Mayor Dan Rizzo delivered his State of the City address on Monday night – his first since taking office last January – and it was certainly full of information, good news and deserved optimism.
Make no mistake, there are some challenges coming.
Mid-year cuts to the City’s local aid funds from the state.
A state and national economy that sputters more than it spins.
And more and more money having to be spent for compliance with the federal consent decree on the water and sewer system.
But the bottom line is that optimism – for the first time in a long time – is overshadowing the problems in Revere city government.
The announcement about state funds to refurbish Harry Della Russo Stadium is a giant win for a facility that has long been embarrassing by modern high school athletic standards.
Meanwhile, the push to computerize City Hall, and then use those computers to compile data about the effectiveness of city programs and services, is spot on. Let’s face it; Revere is probably one of the most technologically challenged City Halls in the Commonwealth. Even our reporters still have to copy Building Permits by hand here, while other cities simply e-mail such permits over in electronic format. Rizzo is looking to roll out the CitiStat program this April, and the City has been testing the program since last summer. Running a City efficiently these days requires technology and data, just as getting good MCAS scores in the schools requires “mining” data from the test results.

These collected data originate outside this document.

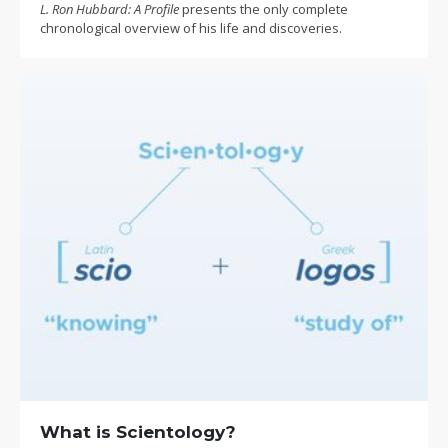
L. Ron Hubbard: A Profile
presents the only complete
chronological overview of his life and discoveries.
What is Scientology?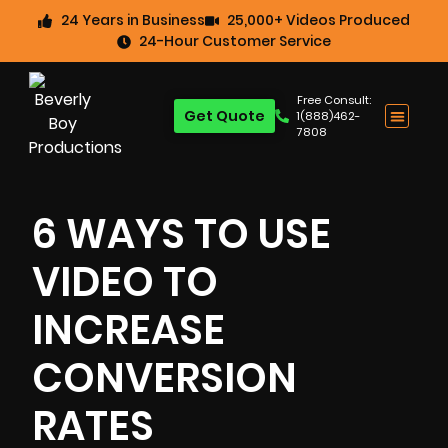
24 Years in Business
25,000+ Videos Produced
24-Hour Customer Service
Free Consult:
Get Quote
1(888)462-
7808
6 WAYS TO USE
VIDEO TO
INCREASE
CONVERSION
RATES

Deciding where to put taxpayer dollars with facts rather than anecdote is the new way of being efficient.
As Rizzo said, we can’t keep doing things the same way just because that’s the way they’ve always been done.
A lot of times, what has been done for a long time has been broken for a long time, but how can one know that without looking at some facts and figures?
But beyond the policy and programming, the most interesting thing about this year’s State of the City was the crowd.
The speech brought a standing-room only crowd, with members of the State Delegation, the State Treasurer, virtually every local official and elected officials from other cities.
Beyond that, there were more than just the usual Revere City government types in the crowd. In a City that has changed dramatically, it was a better cross-section of the City than we’ve seen at such a gathering in a long time.
Rizzo said his administration has strived for that – to make the priorities of all residents its priority first and foremost.